The protagonist of White Oleander, Astrid Magnussen, is an innocent victim of horrific trauma and is exposed to many experiences that someone her age should not, including statutory rape, drug use, attempted murder, and physical abuse. All the while, she is shifted from foster home to foster home, and her mental health is never attended to. As a result, she continually spirals into more and more destructive habits. This is a common phenomenon for neglected children, particularly those in foster care; 19.2% of foster youth in the United States have some substance use disorder (“Prevalence of Adolescent Substance Use Disorder Across Five Sectors of Care,” Aarons et al., 2001), and with society’s tendency to overlook foster children, they are less likely than average youth to receive support for it. Astrid hints at this problem when she and Yvonne are in the hospital giving birth to Yvonne’s baby; Yvonne is in severe pain and begging for an epidural, but the nurse declines her, and Astrid is certain it is because she looks down on them for being foster children. From the time she is separated from her mother, Astrid is left to fend for herself.
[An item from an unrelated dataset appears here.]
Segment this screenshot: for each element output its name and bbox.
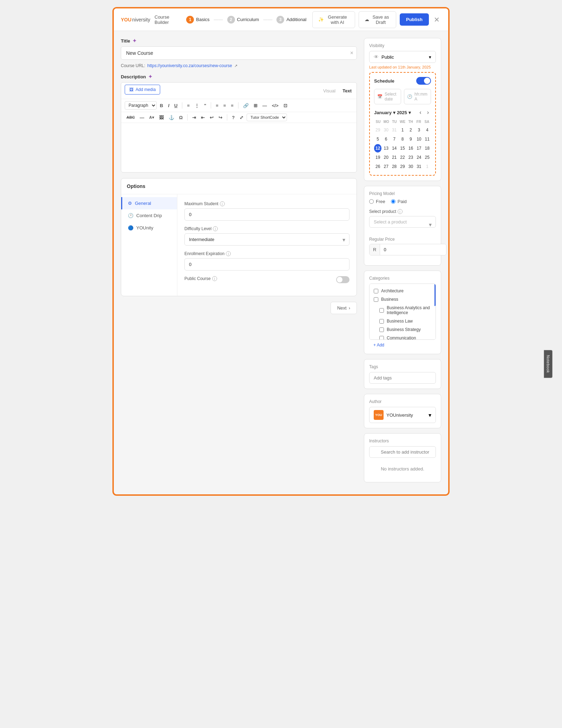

To make matters worse, the people hired to care for her are often abusive or suffer from untreated mental health issues. One woman, who starves the girls she houses, is overheard telling her friend, “You should take in girls. […] It’s easy money” (200). This conversation is a slight at how paying people to parent can often lead to the wrong hands gaining foster guardianship over children. Astrid, and many other children like her, are treated like commodities rather than people. While navigating the foster system virtually alone, Astrid’s story delves into themes of The Meaning of Home and The Capacity for Human Suffering.

White Oleander also deals with the corruption of the legal system. Within the story, characters who commit heinous crimes are never punished, and others who do are eventually set free by stealthy lawyers. During her time in foster care, Astrid is physically and sexually abused by multiple people, and none are ever punished for it. Issues of right and wrong are explored and tested, and at times, Astrid is not even removed from the home and is forced to continue to remain in an abusive household, along with many other children. Astrid’s mother, Ingrid, murders a man for breaking up with her. She spends nine years in prison but is eventually set free with the help of a lawyer. These plot points can be seen as attacks on the justice system and whether it can even be called a justice system at all.